歌手の氷川きよしが15日、全国ツアー「KIYOSHI HIKAWA+KIINA. Concert Tour 2025 ~KIINA’S LAND~」のロームシアター京都公演を行った。16日配信リリースの新曲「白睡蓮」を作詞した作詞家・松本隆氏が見守る中、ツアーで初披露した。

 5月からスタートしたツアーで、演歌、ポップス、ロックとジャンルを問わず、歌いたい歌、見せたい世界を見せる今回のコンサート。ステージでは紋付袴姿で「箱根八里の半次郎」を歌唱したり、アニメ「ゲゲゲの鬼太郎 私の愛した歴代ゲゲゲ」(フジテレビ系)のエンディングテーマ「Party of Monsters」なども披露した。
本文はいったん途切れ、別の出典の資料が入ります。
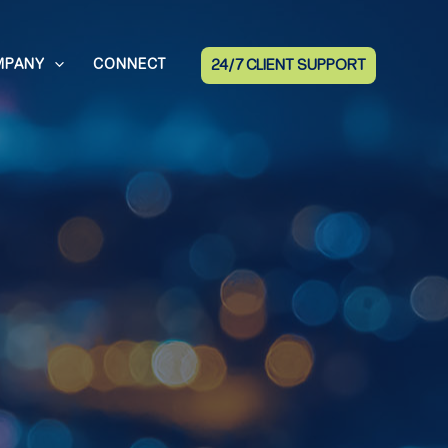
MPANY
CONNECT
24/7 CLIENT SUPPORT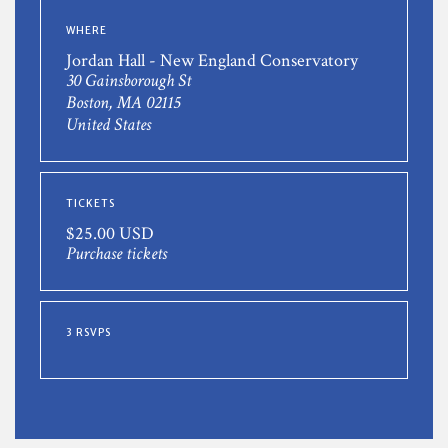
WHERE
Jordan Hall - New England Conservatory
30 Gainsborough St
Boston, MA 02115
United States
TICKETS
$25.00 USD
Purchase tickets
3 RSVPS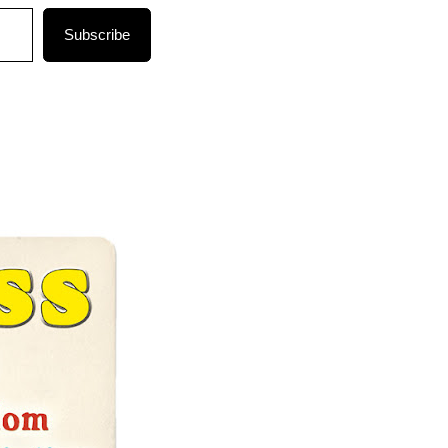
Subscribe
 アンコールでは氷川が歌手を志す原点で、心の支えになっている松田聖子の「赤いスイートピー」を歌唱。氷川が5歳の時初めて見た聖子のコンサートで魅了された曲で、初めて人前で歌って拍手をもらった〝原点〟の曲だ。そして憧れの存在だった松本氏とのタッグが実現した「白睡蓮」を歌った。

「白睡蓮」は作曲がGLAYのTAKURO、プロデュースが亀田誠治と、日本を代表する〝ヒットメーカー〟が集結してつくり上げた壮大なバラード。
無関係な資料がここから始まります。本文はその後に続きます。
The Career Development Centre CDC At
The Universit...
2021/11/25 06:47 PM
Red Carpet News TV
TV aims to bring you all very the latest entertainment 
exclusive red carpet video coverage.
 この曲を初めて生で聴いた松本は「今、ここまで〝歌える〟シンガーはあまりいない。KIINA.はスターでありながら本当に性格も素晴らしく、真っすぐ、正直に生きている。KIINA.と何度か話をしている中で、普通の睡蓮とは違って、花の先が尖っている白睡蓮が浮かんできました。TAKURO君の曲も最高です。『赤いスイートピー』と『白睡蓮』合わせて〝紅白〟。年末の大舞台でも聴きたいと思いました」とエールを贈った。

 コンサート後に「松本先生に見守られながら歌えているという感覚があって、安心して歌えました」という氷川。「『白睡蓮』は〝来世〟という歌詞が出てきます。47年間生きてきてたくさんのお別れがありました。きっとみなさんにも大切な人を亡くした経験があると思う。でも、この曲は再会の願いを歌っているので、救われる思いがします。たくさんの方の心に寄り添うような、そして、皆様の生活のバネになるような作品になってくれたらうれしいです」と語った。

 なお「作詞活動55周年 松本隆名曲集」をテーマに生放送される「うたコン」(22日、NHK)では、氷川は「赤いスイートピー」と「白睡蓮」をテレビで初披露する。